PARIS, JAN. 28 -- U.S. officials said tonight that allied governments have pledged to strengthen enforcement of their laws banning exports of sensitive technology to the Soviet Union.

The general promise to improve enforcement was the major accomplishment of an urgent two-day meeting in nearby Versailles of the Coordinating Committee for Multilateral Export Controls, or COCOM, the officials said.

The gathering of COCOM, through which western allies and Japan police technology transfers to Warsaw Pact nations, was convened by the Reagan administration in response to growing irritation in Congress over the committee's effectiveness in halting questionable sales by European and Japanese firms.

To mark the administration's concern, the normally mid-level U.S. delegation to COCOM gatherings was headed by Deputy Secretary of State John C. Whitehead. Officials said this meeting was the first attended by an envoy of his rank and that several other of the 16 COCOM members dispatched delegates of similar standing within their governments.

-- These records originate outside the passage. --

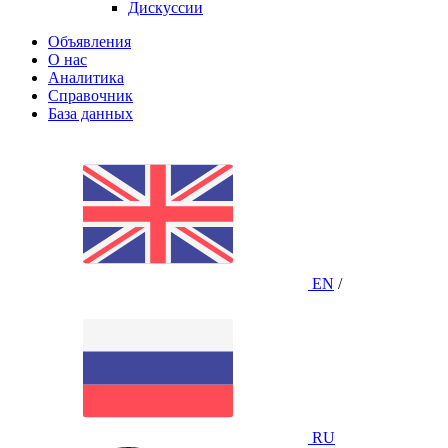
Дискуссии
Объявления
О нас
Аналитика
Справочник
База данных
EN
/
RU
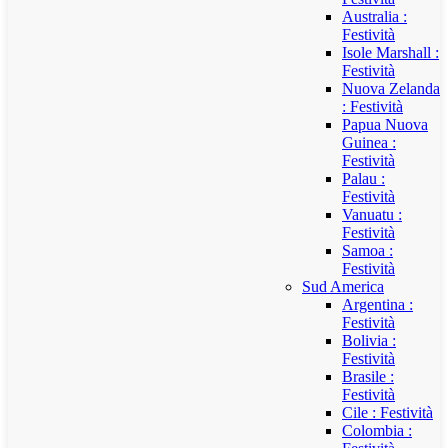
Australia :
Festività
Isole Marshall :
Festività
Nuova Zelanda
: Festività
Papua Nuova
Guinea :
Festività
Palau :
Festività
Vanuatu :
Festività
Samoa :
Festività
Sud America
Argentina :
Festività
Bolivia :
Festività
Brasile :
Festività
Cile : Festività
Colombia :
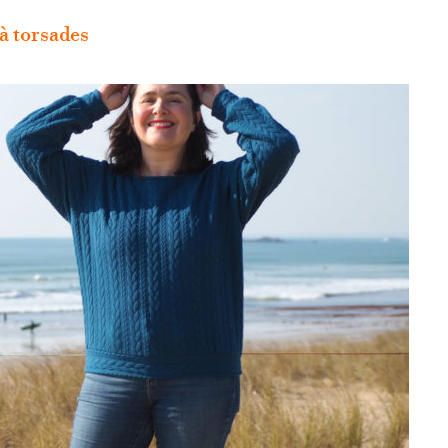
à torsades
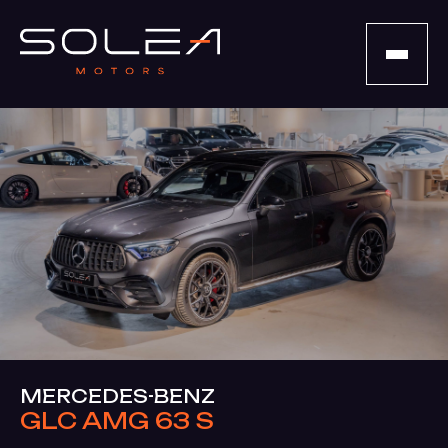
MERCEDES-BENZ
GLC AMG 63 S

COCOM was founded more than 30 years ago at U.S. initiative to keep technology with military applications from reaching the Soviet Union and its allies. The organization, which regularly gathers in Paris, comprises Japan and the Atlantic Alliance allies except Iceland.

In briefing reporters after the meeting, Whitehead and three other U.S. officials went out of their way to depict the gathering as a successful tightening of COCOM controls. The officials repeatedly expressed increased confidence that COCOM restrictions will be more effective and said "unilateral" steps such as those proposed in Congress would not work.

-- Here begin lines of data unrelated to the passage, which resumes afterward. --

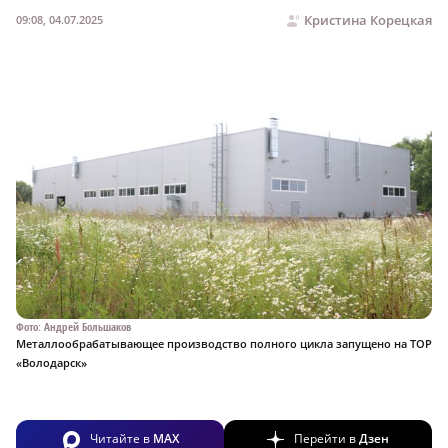
Кристина Корецкая
09:08, 04.07.2025
Фото: Андрей Большаков
Металлообрабатывающее производство полного цикла запущено на ТОР
«Володарск»
Читайте в
MAX
Перейти в
Дзен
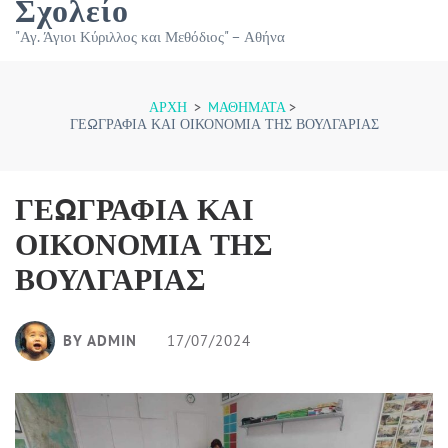
Σχολείο
"Αγ. Άγιοι Κύριλλος και Μεθόδιος" – Αθήνα
ΑΡΧΉ
>
МΑΘΉΜΑΤΑ
>
ΓΕΩΓΡΑΦΙΑ ΚΑΙ ΟΙΚΟΝΟΜΙΑ ΤΗΣ ΒΟΥΛΓΑΡΙΑΣ
ΓΕΩΓΡΑΦΙΑ ΚΑΙ
ΟΙΚΟΝΟΜΙΑ ΤΗΣ
ΒΟΥΛΓΑΡΙΑΣ
BY ADMIN
17/07/2024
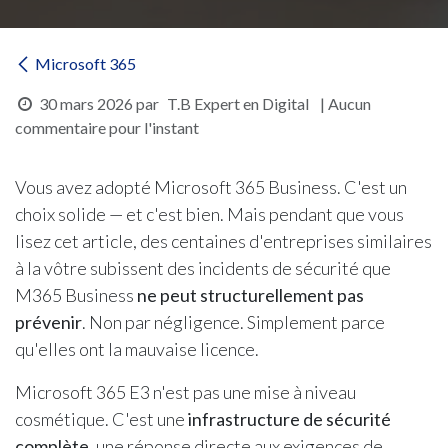
Microsoft 365
30 mars 2026
par
T.B Expert en Digital
| Aucun
commentaire pour l'instant
Vous avez adopté Microsoft 365 Business. C'est un
choix solide — et c'est bien. Mais pendant que vous
lisez cet article, des centaines d'entreprises similaires
à la vôtre subissent des incidents de sécurité que
M365 Business
ne peut structurellement pas
prévenir
. Non par négligence. Simplement parce
qu'elles ont la mauvaise licence.
Microsoft 365 E3 n'est pas une mise à niveau
cosmétique. C'est une
infrastructure de sécurité
complète
, une réponse directe aux exigences de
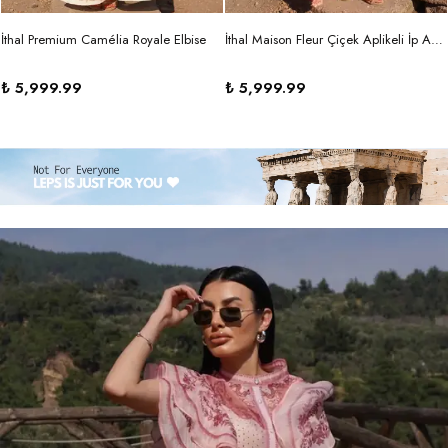
İthal Premium Camélia Royale Elbise
İthal Maison Fleur Çiçek Aplikeli İp Askılı Maxi Elbise
₺ 5,999.99
₺ 5,999.99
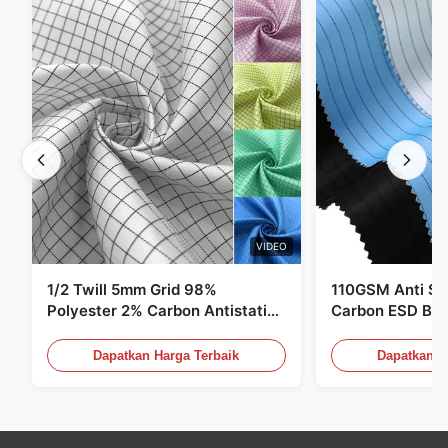
VIDEO
1/2 Twill 5mm Grid 98%
110GSM Anti Sta
Polyester 2% Carbon Antistatic
Carbon ESD Bah
Clothing
Dapatkan Harga Terbaik
Dapatkan H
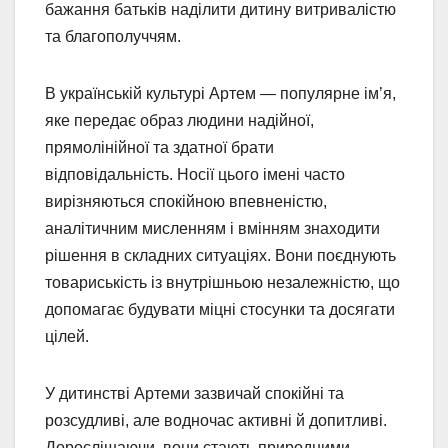
бажання батьків наділити дитину витривалістю
та благополуччям.
В українській культурі Артем — популярне ім’я,
яке передає образ людини надійної,
прямолінійної та здатної брати
відповідальність. Носії цього імені часто
вирізняються спокійною впевненістю,
аналітичним мисленням і вмінням знаходити
рішення в складних ситуаціях. Вони поєднують
товариськість із внутрішньою незалежністю, що
допомагає будувати міцні стосунки та досягати
цілей.
У дитинстві Артеми зазвичай спокійні та
розсудливі, але водночас активні й допитливі.
Дорослішаючи, вони стають природними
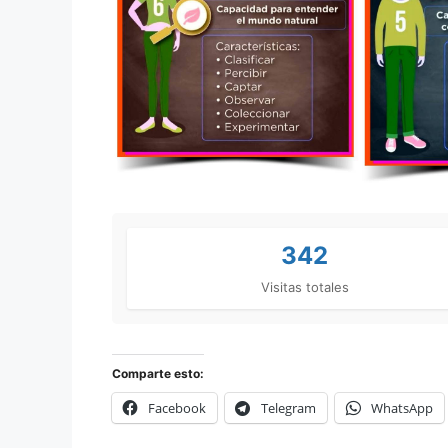
342
Visitas totales
Comparte esto:
Facebook
Telegram
WhatsApp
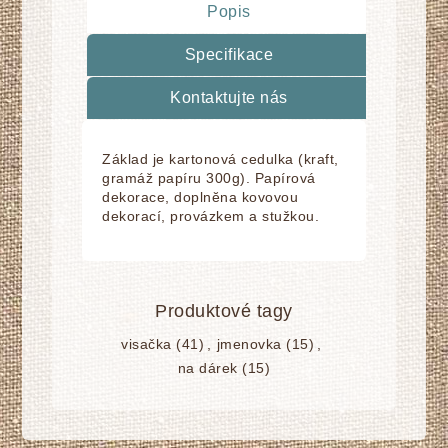
Popis
Specifikace
Kontaktujte nás
Základ je kartonová cedulka (kraft,
gramáž papíru 300g). Papírová
dekorace, doplnĕna kovovou
dekorací, provázkem a stužkou.
Produktové tagy
visačka
(41)
,
jmenovka
(15)
,
na dárek
(15)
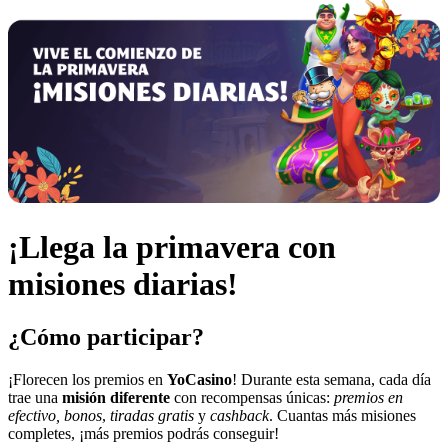
¡Llega la primavera con
misiones diarias!
¿Cómo participar?
¡Florecen los premios en
YoCasino
! Durante esta semana, cada día
trae una
misión diferente
con recompensas únicas:
premios en
efectivo, bonos
,
tiradas gratis
y
cashback
. Cuantas más misiones
completes, ¡más premios podrás conseguir!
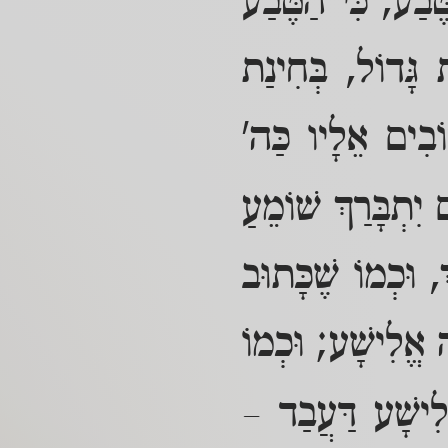
ּבַע, כִּי הַטֶּבַע
 גָּדוֹל, בְּחִינַת
ֹבִים אֵלָיו כַּה'
ם יִתְבָּרַךְ שׁוֹמֵעַ
ְ, וּכְמוֹ שֶׁכָּתוּב
 אֱלִישָׁע; וּכְמוֹ
לִישָׁע דַּעֲבַד –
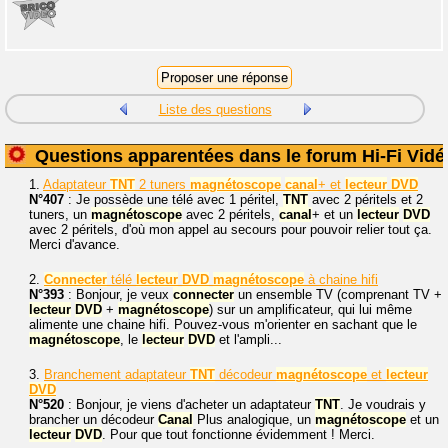
Liste des questions
Questions apparentées dans le forum Hi-Fi Vidé
1.
Adaptateur
TNT
2 tuners
magnétoscope
canal
+ et
lecteur
DVD
N°407
: Je possède une télé avec 1 péritel,
TNT
avec 2 péritels et 2
tuners, un
magnétoscope
avec 2 péritels,
canal
+ et un
lecteur
DVD
avec 2 péritels, d'où mon appel au secours pour pouvoir relier tout ça.
Merci d'avance.
2.
Connecter
télé
lecteur
DVD
magnétoscope
à chaine hifi
N°393
: Bonjour, je veux
connecter
un ensemble TV (comprenant TV +
lecteur
DVD
+
magnétoscope
) sur un amplificateur, qui lui même
alimente une chaine hifi. Pouvez-vous m'orienter en sachant que le
magnétoscope
, le
lecteur
DVD
et l'ampli...
3.
Branchement adaptateur
TNT
décodeur
magnétoscope
et
lecteur
DVD
N°520
: Bonjour, je viens d'acheter un adaptateur
TNT
. Je voudrais y
brancher un décodeur
Canal
Plus analogique, un
magnétoscope
et un
lecteur
DVD
. Pour que tout fonctionne évidemment ! Merci.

Several bills before Congress would punish foreign companies found to make sales in violation of COCOM rules by barring them from sales in the U.S. market.

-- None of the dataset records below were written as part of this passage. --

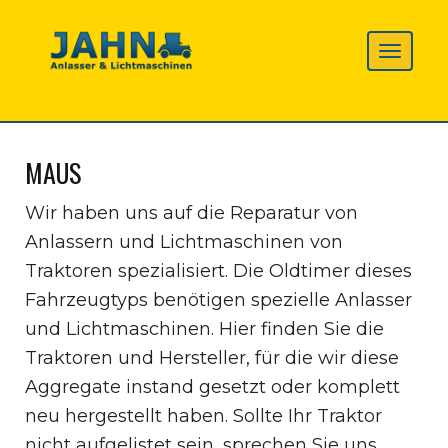
MAUS
Wir haben uns auf die Reparatur von
Anlassern und Lichtmaschinen von
Traktoren spezialisiert. Die Oldtimer dieses
Fahrzeugtyps benötigen spezielle Anlasser
und Lichtmaschinen. Hier finden Sie die
Traktoren und Hersteller, für die wir diese
Aggregate instand gesetzt oder komplett
neu hergestellt haben. Sollte Ihr Traktor
nicht aufgelistet sein, sprechen Sie uns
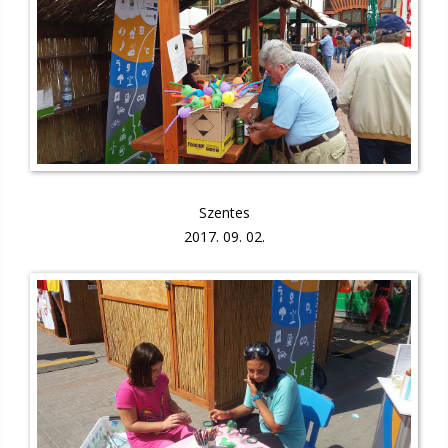
Szentes
2017. 09. 02.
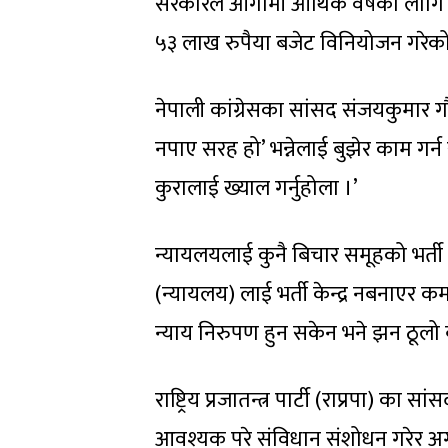
सरकारले आगामी आर्थिक वर्षका लागि 
५३ लाख रुपैया बजेट विनियोजन गरेक
नेपाली कांग्रेसका सांसद संजयकुमार गौ
नपाए सरह हो’ भन्नेलाई बुझेर काम गर्न 
कुरालाई ख्याल गर्नुहोला ।’
न्यायलयलाई कुनै बिचार समूहको भर्ती 
(न्यायलय) लाई भर्ती केन्द्र नबनाएर क
न्याय निरुपण हुन सकेन भने झन ठूलो बर्
राष्ट्रिय प्रजातन्त्र पार्टी (राप्रपा) का
आवश्यक परे संविधान संशोधन गरेर अग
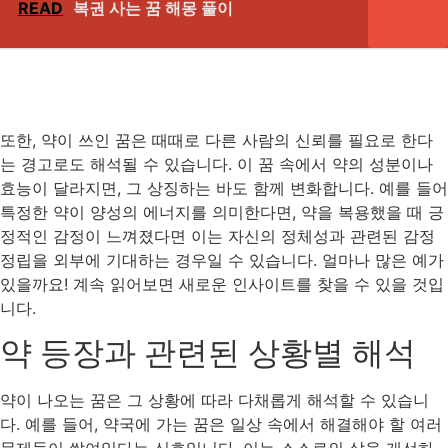
READ
복권 사는 꿈 해몽 풀이
또한, 약이 쓰인 꿈은 때때로 다른 사람의 신뢰를 필요로 한다
는 경고로도 해석될 수 있습니다. 이 꿈 속에서 약의 성분이나
효능이 달라지면, 그 상징하는 바도 함께 변화합니다. 예를 들어
특정한 약이 양성의 에너지를 의미한다면, 약을 복용했을 때 긍
정적인 감정이 느껴졌다면 이는 자신의 정체성과 관련된 감정
정립을 외부에 기대하는 경우일 수 있습니다. 얼마나 많은 예가
있을까요! 계속 읽어보면 새로운 인사이트를 찾을 수 있을 것입
니다.
약 등장과 관련된 상황별 해석
약이 나오는 꿈은 그 상황에 따라 다채롭게 해석할 수 있습니
다. 예를 들어, 약국에 가는 꿈은 일상 속에서 해결해야 할 여러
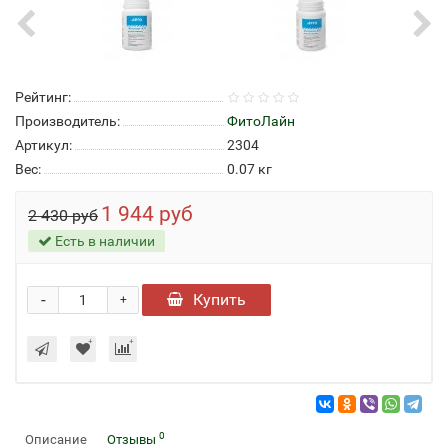
Рейтинг:
Производитель:
ФитоЛайн
Артикул:
2304
Вес:
0.07
кг
1 944 руб
2 430 руб
Есть в наличии
-
Купить
+
0
Описание
Отзывы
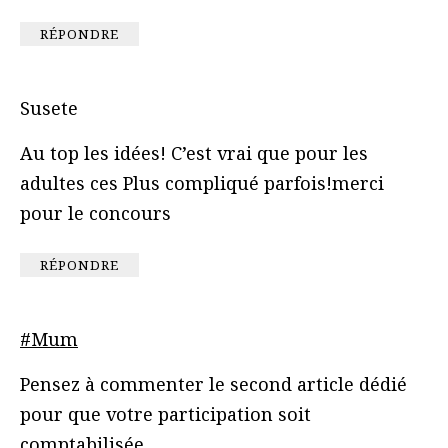
RÉPONDRE
Susete
Au top les idées! C’est vrai que pour les
adultes ces Plus compliqué parfois!merci
pour le concours
RÉPONDRE
#Mum
Pensez à commenter le second article dédié
pour que votre participation soit
comptabilisée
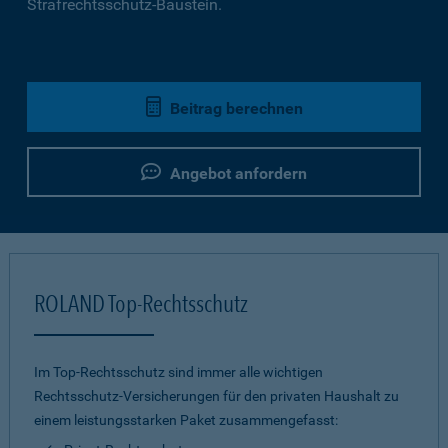
Strafrechtsschutz-Baustein.
Beitrag berechnen
Angebot anfordern
ROLAND Top-Rechtsschutz
Im Top-Rechtsschutz sind immer alle wichtigen
Rechtsschutz-Versicherungen für den privaten Haushalt zu
einem leistungsstarken Paket zusammengefasst:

"We don't believe that's the way to go," said one official. "The United States can't effectively control transfer of sensitive goods and technology by itself."

The legislative proposals were prompted particularly by Soviet acquisition through the Norwegian firm Kongsberg Vaapenfabrikk and the Japanese company Toshiba of computer and milling equipment that made possible manufacture of ultrasilent submarine propellers.

An amendment to the Senate trade bill, sponsored by Sen. Jake Garn (R-Utah) and adopted 92 to 5 last June in reaction to these sales, would bar imports of finished goods from Toshiba or Kongsberg or their subsidiaries for two to five years.

Several European nations have warned the Reagan administration that, in the long run, such punitive measures as the Garn amendment could undercut cooperation in COCOM, which depends on each country to carry out its commitment to police technology transfers. It was against the background of these warnings that this week's COCOM meeting was called and that the U.S. officials described the pledge for more stringent controls.